Institutionell entsteht die Frage, wie der für die Rechtssetzung erforderliche partielle Konsens hergestellt werden kann. Geht man davon aus, dass die hohen Orientierungsfunktionen, die die gesellschaftlich in Streit stehenden Moralen besitzen, stets mit abgrenzenden Wirkungen verbunden sind, ist eine Reflexion der Moral durch Ethik erforderlich. Das aber bedeutet, dass neben dem - nur begrenzt herstellbaren - gesellschaftlichen Konsens ein deliberativ zu gewinnender Konsens herzustellen ist, auf den sich die gesetzgebende Instanz verständigen kann. Wie aber ist ein solcher deliberativer Konsens zu gewinnen, wenn runde Tische der gesellschaftlichen Gruppen auf ihre Grenzen stoßen und Beiräte der Verfassungsorgane per definitionem diese Aufgabe nicht haben können?
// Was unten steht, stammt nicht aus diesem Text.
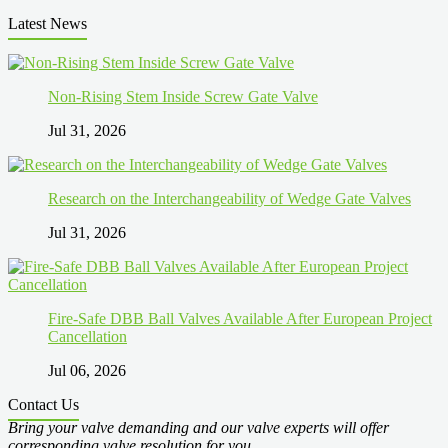
Latest News
Non-Rising Stem Inside Screw Gate Valve
Jul 31, 2026
Research on the Interchangeability of Wedge Gate Valves
Jul 31, 2026
Fire-Safe DBB Ball Valves Available After European Project
Cancellation
Jul 06, 2026
Contact Us
Bring your valve demanding and our valve experts will offer
corresponding valve resolution for you.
Die wenigen Hinweise machen deutlich, dass eine Erörterung dieser Fragen im Vorfeld der gesellschaftlichen und der politischen Debatte nur im Diskurs von Verfassungsrecht, Rechtstheorie, politischer Philosophie/Ethik und Sozialtheorie mit den für die Anwendungsbereiche Verantwortlichen und Betroffenen möglich ist.